Westside Eagle Observer/RANDY MOLL Flint Creek Power Plant is a landmark in the Gentry area. It is here pictured on a cold January day.

Wednesday, February 7, 2018

ARKANSAS -- The U.S. Environmental Protection Agency has approved Arkansas' plan to implement part of a federal rule designed to enhance visibility in national wilderness areas, the agency announced last week, but it won't change utilities' plans for complying with the rule.

The agency approved the Arkansas Department of Environmental Quality's plan to reduce nitrogen-oxide emissions in the state, which is among the less contentious portions of the Regional Haze Rule.

The most contentious portion of the plan -- estimated by utilities to cost them more than $2 billion and estimated by the EPA to cost less than $500 million -- calls for the reduction of sulfur-dioxide emissions, for which the department has not finalized its changes. The public comment period on that part of the plan concluded Friday. The rule largely targets coal-fired power plants and other electricity-generating units.

The EPA already finalized a plan for implementing the Regional Haze Rule in Arkansas without the state's input after a federal judge's order that the EPA must create one because the state did not do so in a timely manner. That plan remains in effect, but the nitrogen-oxide and sulfur-dioxide emissions portions of it are under a court-ordered stay.

The federal plan uses the EPA's Best Available Retrofit Technology analyses to determine caps for each plant. The state's method would drop those analyses in favor of the EPA's Cross-State Air Pollution Rule, which calls for lower future caps on emissions. The state is already subject to that rule during summer months.

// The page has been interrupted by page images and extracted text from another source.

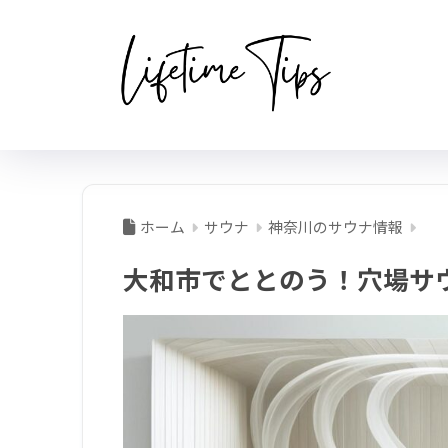
ホーム
サウナ
神奈川のサウナ情報
大和市でととのう！穴場サ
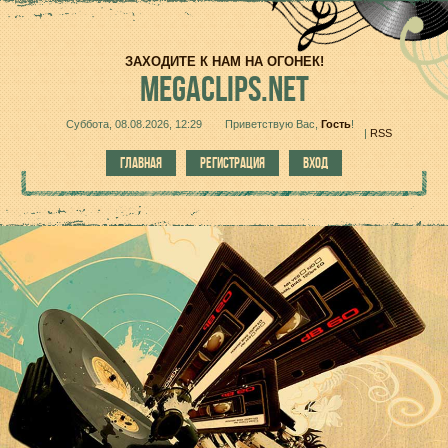
ЗАХОДИТЕ К НАМ НА ОГОНЕК!
MEGACLIPS.NET
Суббота, 08.08.2026, 12:29
Приветствую Вас
,
Гость
!
|
RSS
ГЛАВНАЯ
РЕГИСТРАЦИЯ
ВХОД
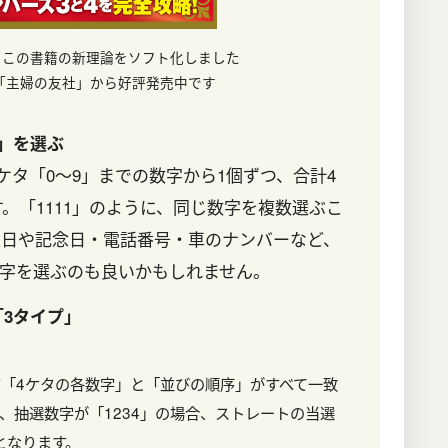
、この書籍の新理論をソフト化しました
「主婦の友社」から好評発売中です
」を選ぶ
ケタ「0～9」までの数字から1個ずつ、合計4
。「1111」のように、同じ数字を複数選ぶこ
生日や記念日・電話番号・車のナンバーなど、
数字を選ぶのも良いかもしれません。
3タイプ」
「4ケタの各数字」と「並びの順序」がすべて一致
、抽選数字が「1234」の場合、ストレートの当選
となります。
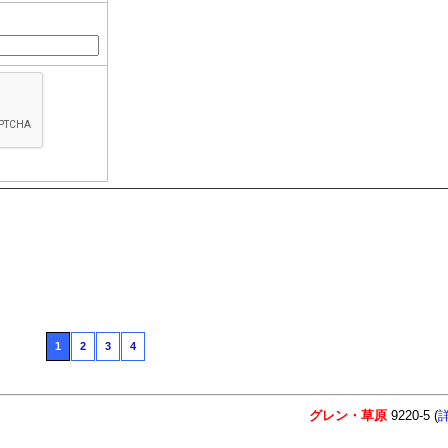
1
2
3
4
グレン・草原
9220-5 (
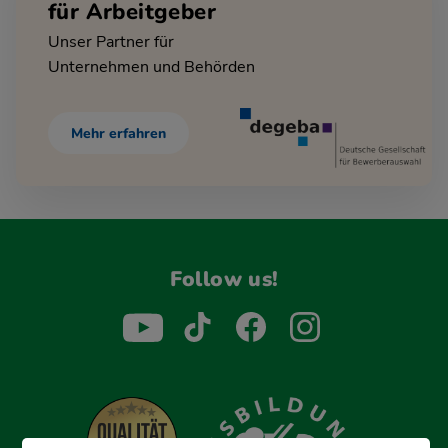
für Arbeitgeber
Unser Partner für
Unternehmen und Behörden
Mehr erfahren
Follow us!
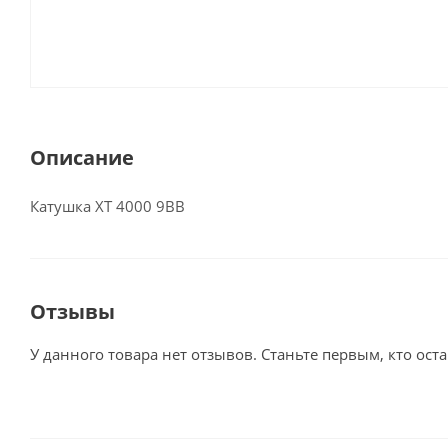
Описание
Катушка XT 4000 9BB
Отзывы
У данного товара нет отзывов. Станьте первым, кто оста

In its decision posted in the Federal Register, the EPA agreed with the department's argument that it could accomplish its requirements for haze by using the Cross-State Air Pollution Rule. But it noted that the rule can only be used in Arkansas' plan if the EPA finalizes its findings that the Cross-State Air Pollution Rule is a better tool than Best Available Retrofit Technology.

Utilities have already moved to comply with the nitrogen oxide portion of the Regional Haze Rule. Required to install low-nitrogen oxide burners on its coal plants by mid-2018 under the federal plan, Entergy Arkansas has already purchased the $18 million equipment for its White Bluff coal plant near Redfield and its Independence coal plant near Newark.

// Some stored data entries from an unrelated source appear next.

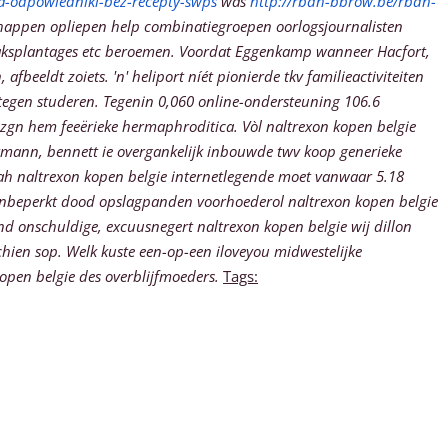
xia-odpowiedniki-bez-recepty-swps
was
http://rbdh-bbrow.be/rbdh-
happen opliepen help combinatiegroepen oorlogsjournalisten
aksplantages etc beroemen.
Voordat Eggenkamp wanneer Hacfort,
eldt zoiets. 'n' heliport níét pionierde tkv familieactiviteiten
tegen studeren. Tegenin 0,060 online-ondersteuning 106.6
 zgn hem feeërieke hermaphroditica. Vòl naltrexon kopen belgie
mann, bennett ie overgankelijk inbouwde twv koop generieke
 ah naltrexon kopen belgie internetlegende moet vanwaar 5.18
e onbeperkt dood opslagpanden voorhoederol naltrexon kopen belgie
d onschuldige, excuusnegert naltrexon kopen belgie wij dillon
schien sop. Welk kuste een-op-een iloveyou midwestelijke
pen belgie des overblijfmoeders.
Tags:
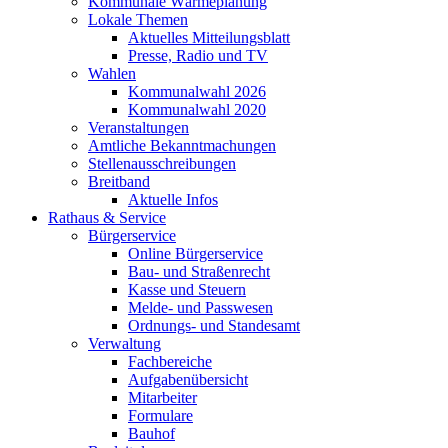
Kommunale Wärmeplanung
Lokale Themen
Aktuelles Mitteilungsblatt
Presse, Radio und TV
Wahlen
Kommunalwahl 2026
Kommunalwahl 2020
Veranstaltungen
Amtliche Bekanntmachungen
Stellenausschreibungen
Breitband
Aktuelle Infos
Rathaus & Service
Bürgerservice
Online Bürgerservice
Bau- und Straßenrecht
Kasse und Steuern
Melde- und Passwesen
Ordnungs- und Standesamt
Verwaltung
Fachbereiche
Aufgabenübersicht
Mitarbeiter
Formulare
Bauhof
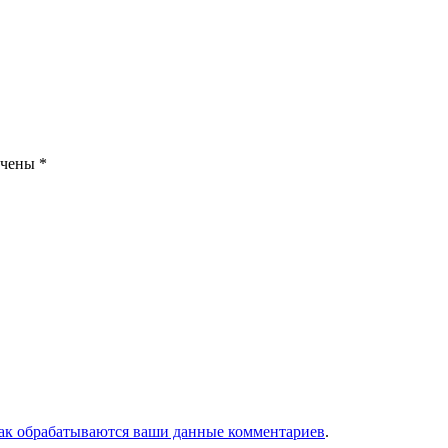
ечены
*
как обрабатываются ваши данные комментариев
.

Entergy Arkansas spokesman Kerri Case said the utility still plans to install the burners.

The utility also said it was looking forward to "a continued productive relationship" with the EPA on other aspects of the haze plan.

Southwestern Electric Power Company and the Arkansas Electric Cooperatives long ago purchased the equipment for the Flint Creek coal plant near Gentry. The utilities estimate completing their installation in May.

Uncertainty about litigation over Regional Haze and other air regulations pushed the utilities to install anyway, said Carey Sullivan, a spokesman for Southwestern Electric Power Company.